++++ Data block ++++

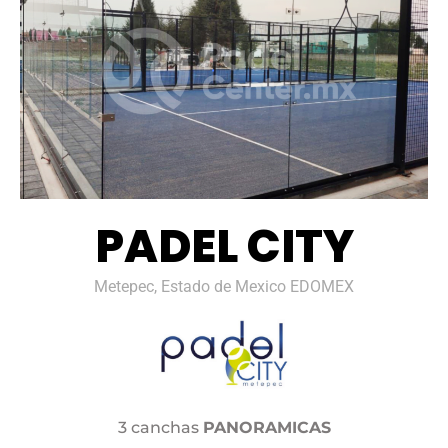
PADEL CITY
Metepec, Estado de Mexico EDOMEX
3 canchas
PANORAMICAS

++++

# [Description of the task]
Up to and including the last line of the listing above, copy exactly every line from the one that contains "Metepec, Estado de Mexico EDOMEX" onward; leave out all others.

# [Result of this task]
Metepec, Estado de Mexico EDOMEX
3 canchas
PANORAMICAS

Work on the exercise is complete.